Lipoprotein-associated phospholipase A₂ (Lp-PLA₂) and future risk of type 2 diabetes: Results from the Cardiovascular Health Study

Introduction: Lipoprotein-associated phospholipase A2 (Lp-PLA₂) has been consistently associated with cardiovascular disease (CVD) risk factors and predictive of CVD outcomes; furthermore, it is consistently higher among type 2 diabetics than nondiabetics. However, the relationships of circulating Lp-PLA₂ mass and activity with incident type 2 diabetes mellitus have not been examined. Therefore, the purpose of this study was to determine the association of Lp-PLA₂ mass and activity with type 2 diabetes among older adults. Methods: We conducted analyses of Lp-PLA₂ and prevalent and incident diabetes among 5474 men and women from the Cardiovascular Health Study (1989-2007).

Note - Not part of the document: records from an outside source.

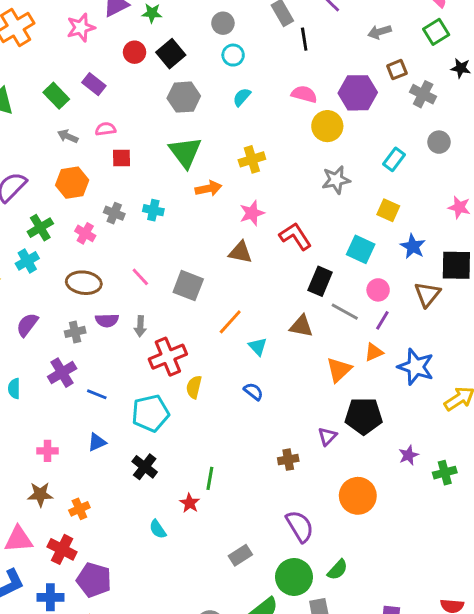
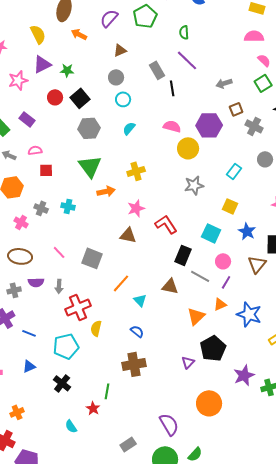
black pentagon: (364, 416) -> (213, 348), turned -30
purple star: (409, 455) -> (244, 375), size x1.5
brown cross: (288, 460) -> (134, 364), moved, size x1.6

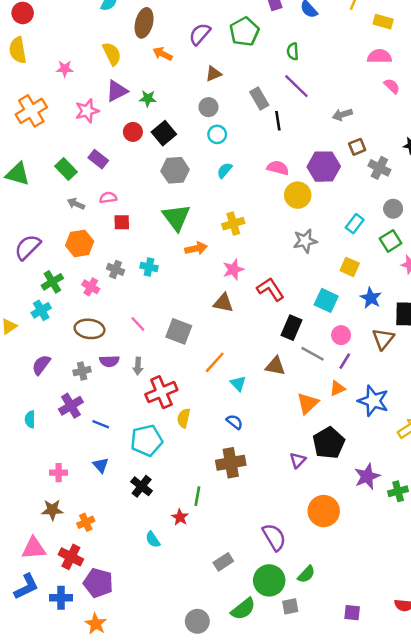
green square: (263, 83) -> (391, 241), moved
blue triangle: (29, 366) -> (101, 465), turned -48

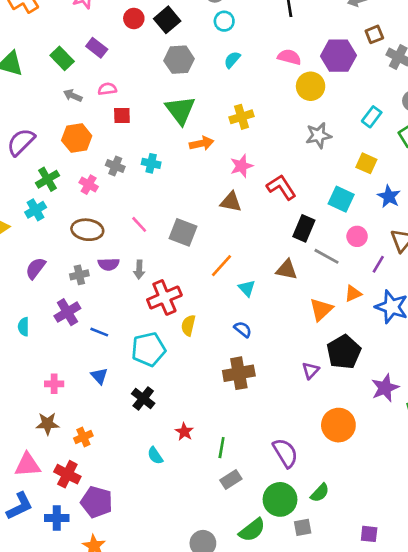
purple line: (345, 361) -> (378, 264), moved
green line: (197, 496) -> (222, 448), moved

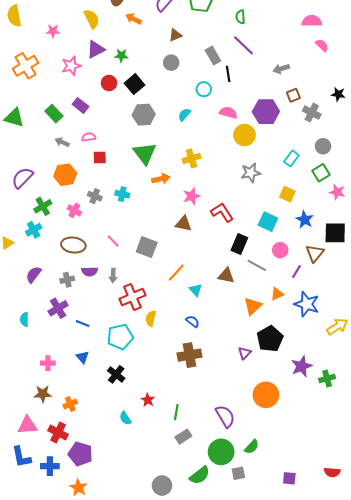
cyan circle: (224, 21) -> (204, 89), moved
blue L-shape: (20, 506) -> (21, 457), turned 105

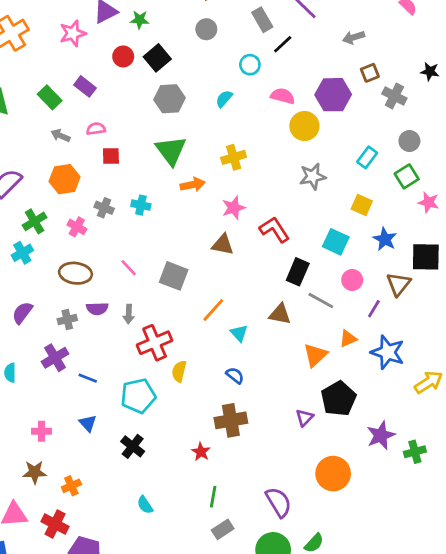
black line: (228, 74) -> (283, 44), turned 56
red star: (148, 400) -> (201, 452), moved

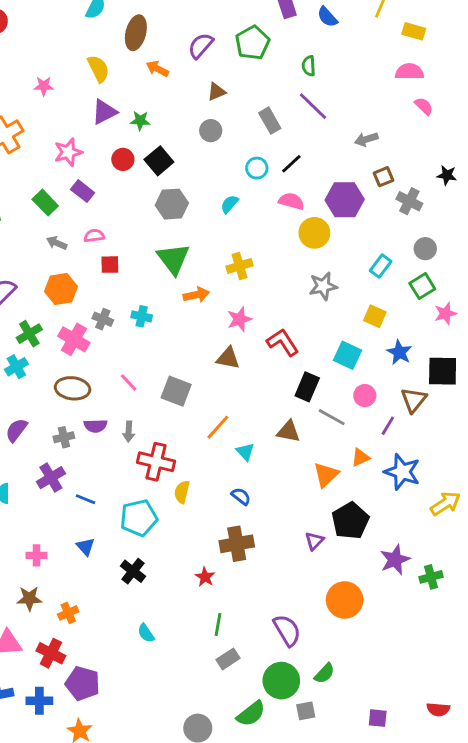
pink star: (73, 33) -> (68, 152), moved
black line: (283, 44) -> (291, 164), moved
pink star: (428, 202) -> (445, 313), turned -30
pink cross: (77, 227) -> (74, 339), size x1.5
red cross: (155, 343) -> (156, 462), turned 36

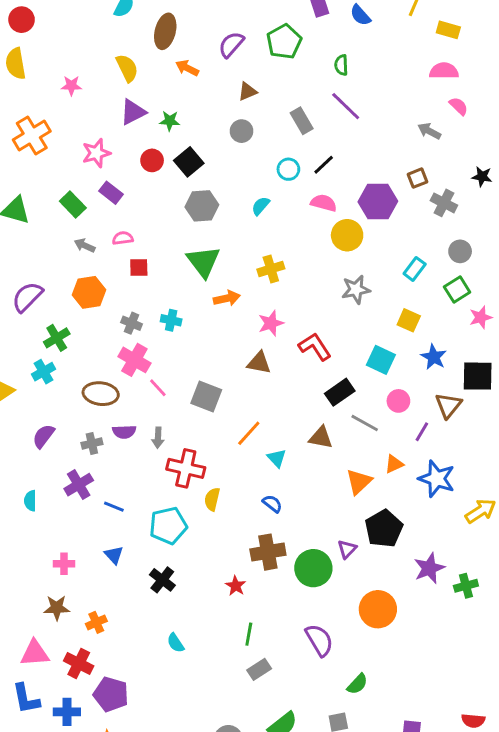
gray arrow: (366, 139) -> (429, 131), moved, turned 45
pink cross: (74, 339) -> (134, 360), moved
black rectangle: (307, 387) -> (340, 392), turned 32
green circle: (281, 681) -> (313, 568), moved

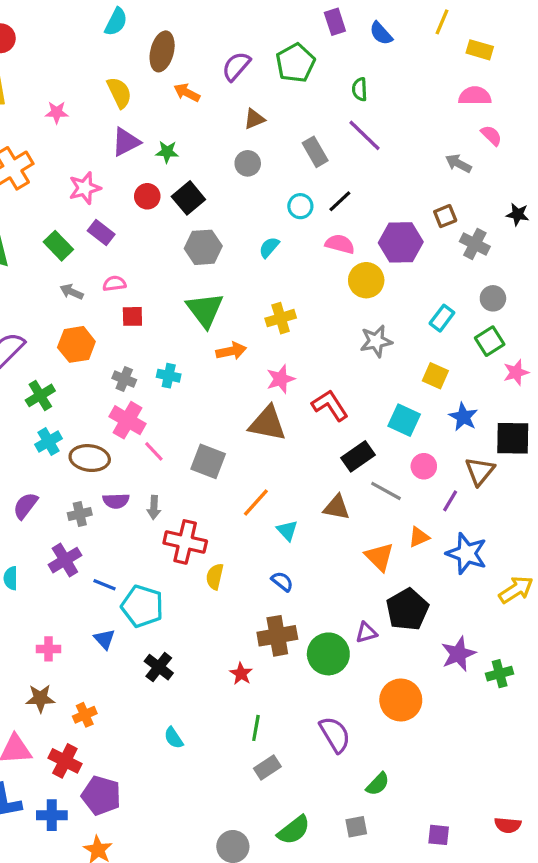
brown triangle: (259, 363) -> (267, 423), size x1.4
cyan cross: (44, 372) -> (49, 442), moved
orange triangle: (359, 482) -> (379, 557), turned -32
cyan pentagon: (168, 526) -> (142, 606), moved, turned 30
purple triangle: (347, 549) -> (366, 633), turned 30

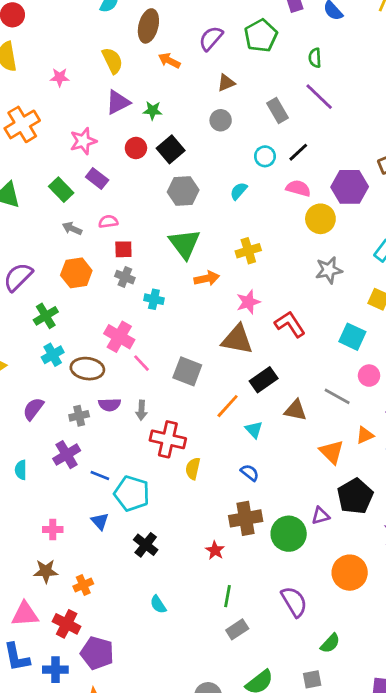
gray cross: (124, 379) -> (125, 277), moved
black rectangle: (358, 456) -> (264, 380), moved

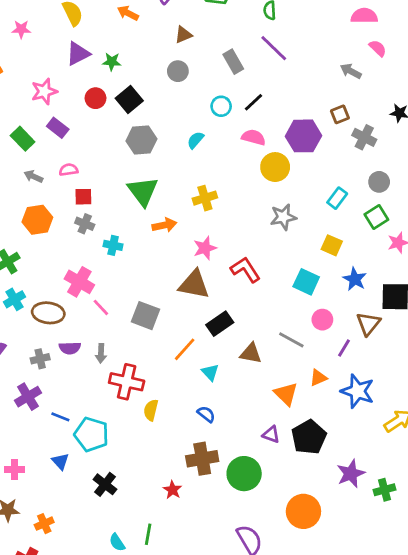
purple triangle: (320, 516) -> (271, 434), moved, turned 36
green line: (228, 596) -> (148, 534), moved

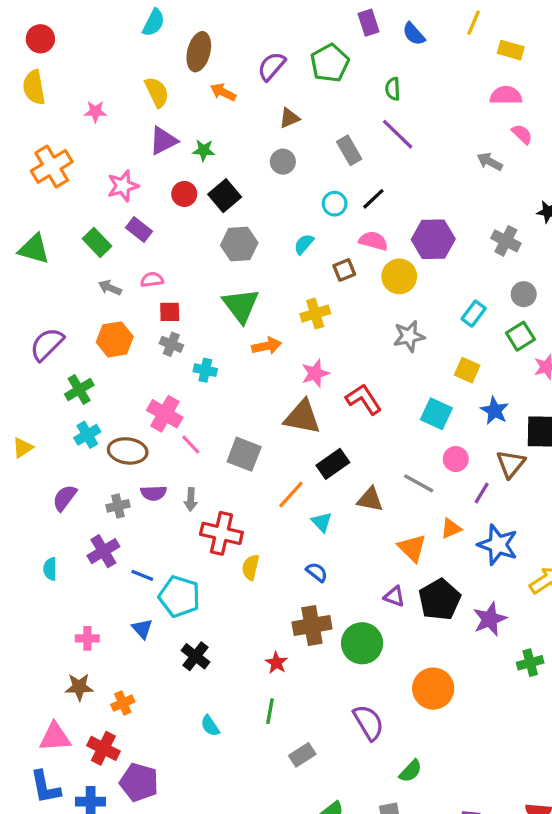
brown square: (340, 114) -> (344, 270), moved
purple star: (351, 474) -> (490, 619), moved
green line: (148, 534) -> (270, 711), moved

Lp-PLA₂ mass and activity were measured in baseline plasma. Diabetes status was ascertained annually with medication inventories and repeated blood glucose measurements. Generalized linear and Cox proportional hazards models were used to adjust for confounding factors including body mass index and inflammation. Results: At baseline, the top two quintiles of Lp-PLA₂ activity were significantly associated with prevalent type 2 diabetes with a multivariable relative risk = 1.35 [95% confidence interval (CI) = 1.11-1.63] for quintile 4, and relative risk = 1.33 (95% CI = 1.07-1.66) for quintile 5. Among participants free of diabetes at baseline, we found a significant positive association with both the homeostatic model assessment for insulin resistance and β-cell function per sd increase in Lp-PLA₂ activity (P values for both <0.01). In prospective analyses, the risk of incident type 2 diabetes was significantly higher among those in the highest quintile of Lp-PLA₂ activity [multivariable hazard ratio = 1.45 (95% CI = 1.01-2.07)] compared with the lowest quintile. Lp-PLA₂ mass was not significantly associated with incident type 2 diabetes. Discussion: Lp-PLA₂ activity is positively associated with insulin resistance and predicts incident type 2 diabetes among older adults independent of multiple factors associated with diabetes pathogenesis.